• PROMPT:
In the data below, find the line containing "之九十九點九，陡降至負百分之八十七！」廣播員的", then set down that line and every later line up to and including the line containing "著廣播中「摩羯座今天適合原地踏步，否則將失去襪", exactly.

• TASK DATA:

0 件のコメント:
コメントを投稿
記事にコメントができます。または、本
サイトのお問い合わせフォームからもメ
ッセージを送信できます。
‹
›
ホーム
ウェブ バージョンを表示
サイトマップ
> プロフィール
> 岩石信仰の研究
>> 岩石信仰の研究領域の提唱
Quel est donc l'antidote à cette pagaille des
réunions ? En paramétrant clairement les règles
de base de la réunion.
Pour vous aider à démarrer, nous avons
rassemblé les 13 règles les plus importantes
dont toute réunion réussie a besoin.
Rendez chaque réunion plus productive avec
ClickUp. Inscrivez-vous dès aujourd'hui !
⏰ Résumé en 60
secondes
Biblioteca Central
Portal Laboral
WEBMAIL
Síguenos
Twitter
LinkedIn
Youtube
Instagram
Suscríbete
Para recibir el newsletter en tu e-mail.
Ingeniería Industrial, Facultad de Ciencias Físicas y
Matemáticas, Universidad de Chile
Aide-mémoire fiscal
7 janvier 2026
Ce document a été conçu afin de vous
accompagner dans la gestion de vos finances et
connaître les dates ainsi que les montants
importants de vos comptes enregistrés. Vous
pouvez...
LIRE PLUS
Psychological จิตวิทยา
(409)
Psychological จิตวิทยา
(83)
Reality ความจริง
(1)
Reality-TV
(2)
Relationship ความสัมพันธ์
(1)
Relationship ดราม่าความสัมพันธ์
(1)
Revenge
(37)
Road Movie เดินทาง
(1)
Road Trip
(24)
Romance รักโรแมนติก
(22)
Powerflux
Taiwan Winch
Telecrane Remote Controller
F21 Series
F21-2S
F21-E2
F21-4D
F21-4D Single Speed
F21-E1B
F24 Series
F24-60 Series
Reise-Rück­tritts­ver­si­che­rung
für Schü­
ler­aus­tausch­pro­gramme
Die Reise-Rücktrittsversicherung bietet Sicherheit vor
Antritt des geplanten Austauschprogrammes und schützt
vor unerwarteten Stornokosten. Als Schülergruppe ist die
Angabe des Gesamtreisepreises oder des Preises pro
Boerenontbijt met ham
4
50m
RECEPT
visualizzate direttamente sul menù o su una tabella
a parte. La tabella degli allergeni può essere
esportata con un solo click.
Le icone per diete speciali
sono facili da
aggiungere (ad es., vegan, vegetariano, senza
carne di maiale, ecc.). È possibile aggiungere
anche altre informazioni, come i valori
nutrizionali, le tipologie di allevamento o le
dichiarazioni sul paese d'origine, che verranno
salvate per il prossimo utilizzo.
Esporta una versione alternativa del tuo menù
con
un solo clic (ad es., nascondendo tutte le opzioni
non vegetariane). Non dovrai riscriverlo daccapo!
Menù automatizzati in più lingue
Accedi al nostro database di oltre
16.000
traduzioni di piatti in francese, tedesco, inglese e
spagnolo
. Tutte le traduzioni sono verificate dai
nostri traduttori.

...

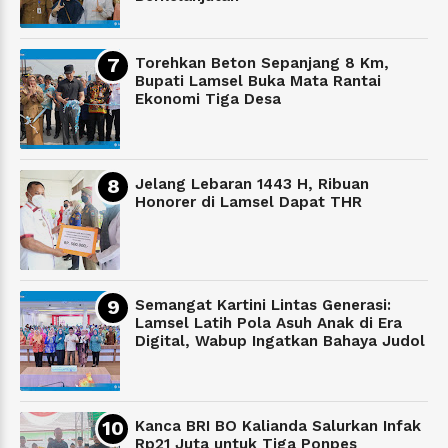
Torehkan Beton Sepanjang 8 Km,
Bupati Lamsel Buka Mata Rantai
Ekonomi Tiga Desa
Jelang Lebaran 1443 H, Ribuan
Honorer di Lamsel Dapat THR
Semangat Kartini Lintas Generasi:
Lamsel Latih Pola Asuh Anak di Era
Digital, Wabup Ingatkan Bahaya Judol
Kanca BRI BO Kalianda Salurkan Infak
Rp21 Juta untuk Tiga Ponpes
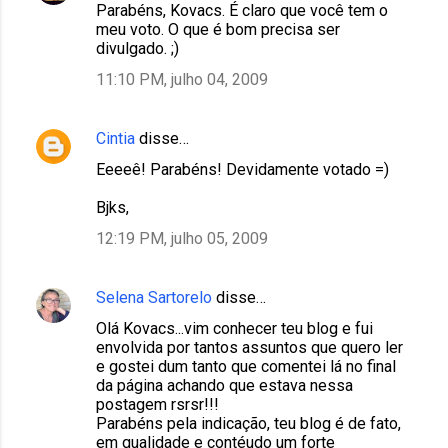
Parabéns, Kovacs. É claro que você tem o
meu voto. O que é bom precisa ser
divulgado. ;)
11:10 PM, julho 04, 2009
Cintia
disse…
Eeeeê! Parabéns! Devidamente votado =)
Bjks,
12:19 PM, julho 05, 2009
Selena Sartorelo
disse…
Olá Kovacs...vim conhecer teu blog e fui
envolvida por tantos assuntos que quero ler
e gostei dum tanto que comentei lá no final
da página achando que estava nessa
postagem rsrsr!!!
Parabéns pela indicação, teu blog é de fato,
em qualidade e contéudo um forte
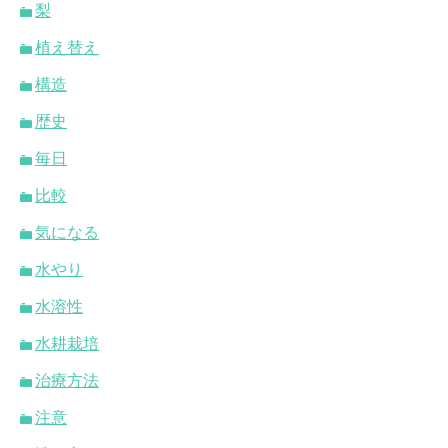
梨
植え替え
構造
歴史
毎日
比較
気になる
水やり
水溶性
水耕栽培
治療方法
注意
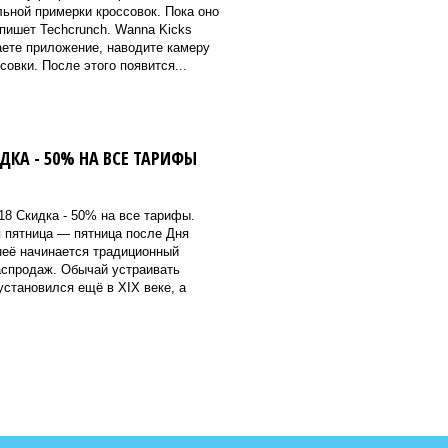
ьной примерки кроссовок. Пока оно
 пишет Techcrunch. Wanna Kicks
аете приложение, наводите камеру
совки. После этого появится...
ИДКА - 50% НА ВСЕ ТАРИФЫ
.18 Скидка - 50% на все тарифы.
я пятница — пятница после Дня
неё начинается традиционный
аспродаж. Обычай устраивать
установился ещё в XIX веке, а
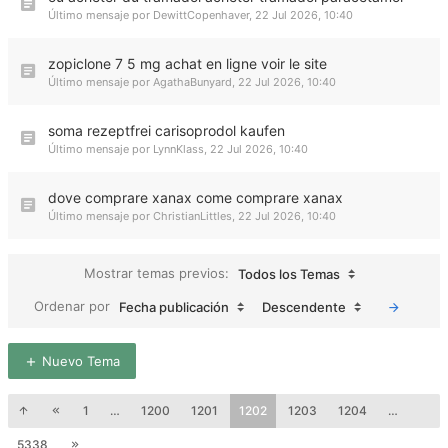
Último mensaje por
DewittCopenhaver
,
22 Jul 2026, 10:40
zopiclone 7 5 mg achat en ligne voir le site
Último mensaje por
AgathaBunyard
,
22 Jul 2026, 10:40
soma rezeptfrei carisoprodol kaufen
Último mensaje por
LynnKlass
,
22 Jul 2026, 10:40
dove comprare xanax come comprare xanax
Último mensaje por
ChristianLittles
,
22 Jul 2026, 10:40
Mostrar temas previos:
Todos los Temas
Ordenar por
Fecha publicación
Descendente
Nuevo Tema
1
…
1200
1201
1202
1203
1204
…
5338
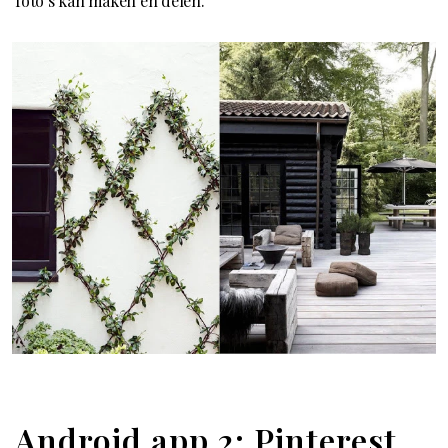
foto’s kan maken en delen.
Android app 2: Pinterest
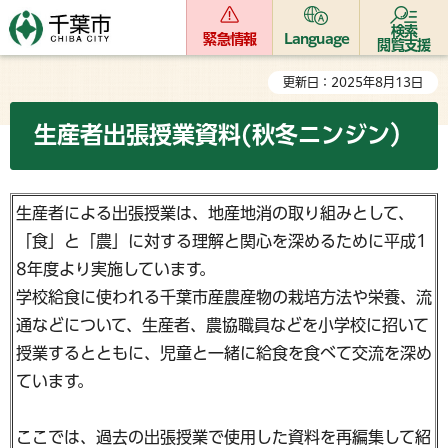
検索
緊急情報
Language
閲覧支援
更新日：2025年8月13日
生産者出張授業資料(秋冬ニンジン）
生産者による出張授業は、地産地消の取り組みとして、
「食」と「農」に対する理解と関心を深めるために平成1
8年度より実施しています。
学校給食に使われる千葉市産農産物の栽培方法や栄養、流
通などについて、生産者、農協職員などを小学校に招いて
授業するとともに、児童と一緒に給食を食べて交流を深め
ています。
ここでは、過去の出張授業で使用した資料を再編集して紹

==

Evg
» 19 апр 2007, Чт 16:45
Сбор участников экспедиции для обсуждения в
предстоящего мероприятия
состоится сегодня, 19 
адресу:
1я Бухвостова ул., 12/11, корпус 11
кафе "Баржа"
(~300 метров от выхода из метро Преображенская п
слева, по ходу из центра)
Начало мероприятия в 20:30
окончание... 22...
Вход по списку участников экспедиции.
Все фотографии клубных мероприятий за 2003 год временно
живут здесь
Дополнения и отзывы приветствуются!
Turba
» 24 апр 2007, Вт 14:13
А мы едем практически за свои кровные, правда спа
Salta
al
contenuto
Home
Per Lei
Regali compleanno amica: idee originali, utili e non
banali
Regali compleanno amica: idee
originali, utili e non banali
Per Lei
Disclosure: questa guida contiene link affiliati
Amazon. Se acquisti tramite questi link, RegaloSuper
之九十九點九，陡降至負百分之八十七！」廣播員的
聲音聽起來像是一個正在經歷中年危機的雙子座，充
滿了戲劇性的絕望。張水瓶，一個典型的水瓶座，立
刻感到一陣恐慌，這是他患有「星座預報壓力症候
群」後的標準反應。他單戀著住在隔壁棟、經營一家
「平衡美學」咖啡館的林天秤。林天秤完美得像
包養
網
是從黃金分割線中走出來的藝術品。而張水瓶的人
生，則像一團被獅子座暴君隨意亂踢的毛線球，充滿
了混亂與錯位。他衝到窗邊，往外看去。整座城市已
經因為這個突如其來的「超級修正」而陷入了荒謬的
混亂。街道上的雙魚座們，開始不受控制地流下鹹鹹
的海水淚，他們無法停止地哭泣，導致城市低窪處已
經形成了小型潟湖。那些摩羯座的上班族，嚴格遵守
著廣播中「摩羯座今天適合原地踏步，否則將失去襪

• TASK RESPONSE:
之九十九點九，陡降至負百分之八十七！」廣播員的
聲音聽起來像是一個正在經歷中年危機的雙子座，充
滿了戲劇性的絕望。張水瓶，一個典型的水瓶座，立
刻感到一陣恐慌，這是他患有「星座預報壓力症候
群」後的標準反應。他單戀著住在隔壁棟、經營一家
「平衡美學」咖啡館的林天秤。林天秤完美得像
包養
網
是從黃金分割線中走出來的藝術品。而張水瓶的人
生，則像一團被獅子座暴君隨意亂踢的毛線球，充滿
了混亂與錯位。他衝到窗邊，往外看去。整座城市已
經因為這個突如其來的「超級修正」而陷入了荒謬的
混亂。街道上的雙魚座們，開始不受控制地流下鹹鹹
的海水淚，他們無法停止地哭泣，導致城市低窪處已
經形成了小型潟湖。那些摩羯座的上班族，嚴格遵守
著廣播中「摩羯座今天適合原地踏步，否則將失去襪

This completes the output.